* WORK ITEM *
What you return must match the records exactly.

········

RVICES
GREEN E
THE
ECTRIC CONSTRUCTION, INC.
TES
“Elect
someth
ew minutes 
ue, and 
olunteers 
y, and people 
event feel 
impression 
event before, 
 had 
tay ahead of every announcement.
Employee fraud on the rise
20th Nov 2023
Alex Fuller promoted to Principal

········

* SOLUTION TO THE PROBLEM *
RVICES
GREEN E
THE
ECTRIC CONSTRUCTION, INC.
TES
“Elect
someth
ew minutes 
ue, and 
olunteers 
y, and people 
event feel 
impression 
event before, 
 had 
tay ahead of every announcement.
Employee fraud on the rise
20th Nov 2023
Alex Fuller promoted to Principal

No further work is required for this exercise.